Dalam kasus dana siluman atau dana setan ini, menurut Qomar, operator-lah yang memperjualbelikan nama Gubernur. Sementara anggota baru terjebak karena tergiur cepat mendapat keuntungan. Ia menegaskan bahwa kasus ini kini sepenuhnya menjadi ranah aparat penegak hukum.
Sementara itu, Behor, Aktivis NTPW, mengemukakan tiga komponen krusial
yang harus dicermati bersama. Tiga komponen tersebut adalah Pokir, dana setan, dan Peraturan Gubernur.
“Pertanyaan kita, apakah tiga komponen ini punya korelasi atau justru ada perselingkuhan? Yang jelas, efisiensi anggaran mestinya dilakukan dengan cara benar, bukan dengan pembajakan,” tandasnya.
Behor menekankan pentingnya kembali pada aturan efisiensi sesuai Inpres dan Permendagri, agar tidak terjadi pergeseran anggaran yang liar dan tanpa kendali.
Mendapat kesempatan bicara berikutnya, politisi Partai Gerindra Syawaludin Alsasaki menilai kasus dana siluman sudah terang-benderang karena ada uang yang dikembalikan ke kejaksaan. Namun, aparat hukum dinilai lamban menaikkan status perkara ke penyidikan.
“Barang bukti dan pengakuan sudah ada, kenapa tidak segera ditetapkan tersangka? Kalau Kejati NTB takut, mari kita bawa langsung ke KPK. Jangan biarkan uang rakyat jadi bancakan,” tandasnya.
Lukman, peserta diskusi lainnya menekankan bahwa isu Pokir jangan berhenti pada kepentingan elit semata, tapi harus melihat penderitaan rakyat sebagai substansi utama. Ia juga mengkritisi lambannya aparat hukum dalam penanganan kasus ini.
“Pokir itu uang rakyat dari pajak, tapi sejak lama jadi bancakan. Jangan sampai isu ini jadi alat sandera antara eksekutif, legislatif, dan APH. Substansinya tetap. Apa manfaatnya untuk rakyat?” kata Lukman.
Pada saat yang sama, aktivis Laskar Semeton Sasak menyoroti perlunya kejelasan apakah dana yang dipersoalkan murni Pokir rakyat atau hasil jual-beli Pokir. Mereka menegaskan siap mengawal hingga ke pusat bila laporan hukum mandek di NTB.
“Kalau ini dana Pokir, kita wajib perjuangkan karena itu hak rakyat. Kalau laporan tumpul, kami siap mendobrak, bahkan membawa kasus ini ke KPK atau Kejaksaan Agung,” tandas Laskar Semoton Sasak.
Setelah para peserta diskusi menyampaikan pernyataan, moderator kemudian mempersilakan para pembicara menyampaikan tanggapan sekaligus pernyataan penutup.

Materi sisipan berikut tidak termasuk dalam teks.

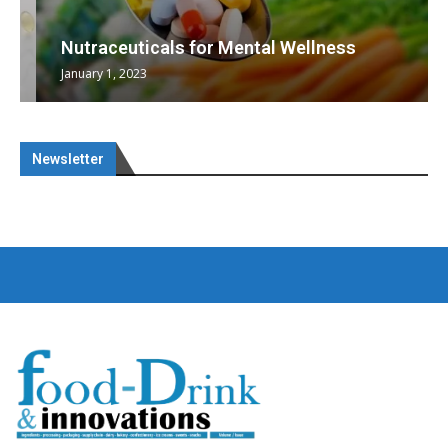
Nutraceuticals for Mental Wellness
January 1, 2023
Newsletter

TGH Najamudin dalam pernyataannya menegaskan bahwa akar masalah dana pokir terletak pada penyalahgunaan kewenangan melalui Pergub ilegal yang melanggar aturan. Ia menolak anggapan gubernur hanya “wayang”, karena dalam undang-undang gubernur adalah penanggung jawab stabilitas daerah.
“Kalau tidak ada pemotongan, tidak ada jual-beli. Kalau tidak ada Pergub, tidak ada pelanggaran. Itu jelas tanggung jawab pemerintah,” tegasnya.
TGH Najamudin juga menantang publik untuk bersama-sama melapor ke KPK atau aparat hukum lain, sambil menekankan bahwa perjuangan ini murni demi rakyat NTB, bukan kepentingan pribadi.
Sementara itu, Prof. Asikin mengingatkan pentingnya kehati-hatian dalam penegakan hukum agar tidak melumpuhkan DPRD dan pemerintahan daerah. Menurutnya, kasus ini harus segera ditindak untuk pihak-pihak kecil yang sudah jelas, sementara untuk jumlah besar dilakukan bertahap. Ia juga menyoroti kegagalan gubernur dalam komunikasi politik.
“Percuma punya gubernur yang tidak punya telinga. Tidak pernah mendengar rakyatnya,” ujarnya, sembari menilai istilah “direktif” kerap disalahgunakan untuk membenarkan kebijakan yang keliru.